» Your objective:
Find the lines below in which the string "Para" occurs. Copy each one.

» Source data:

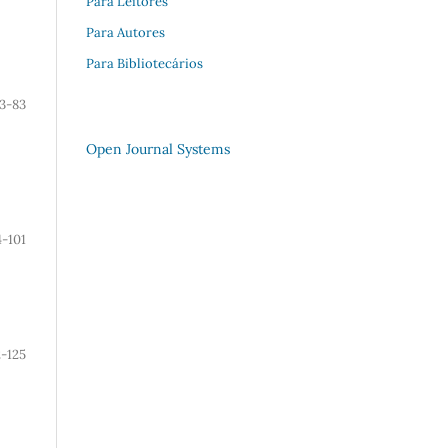
Para Leitores
Para Autores
Para Bibliotecários
3-83
Open Journal Systems
4-101
2-125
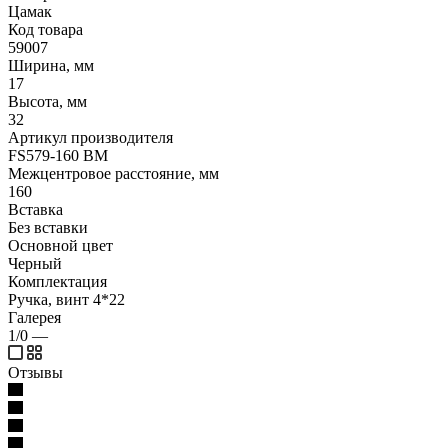
Цамак
Код товара
59007
Ширина, мм
17
Высота, мм
32
Артикул производителя
FS579-160 BM
Межцентровое расстояние, мм
160
Вставка
Без вставки
Основной цвет
Черный
Комплектация
Ручка, винт 4*22
Галерея
1/0
—
Отзывы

» Result of the exercise:
Para Leitores
Para Autores
Para Bibliotecários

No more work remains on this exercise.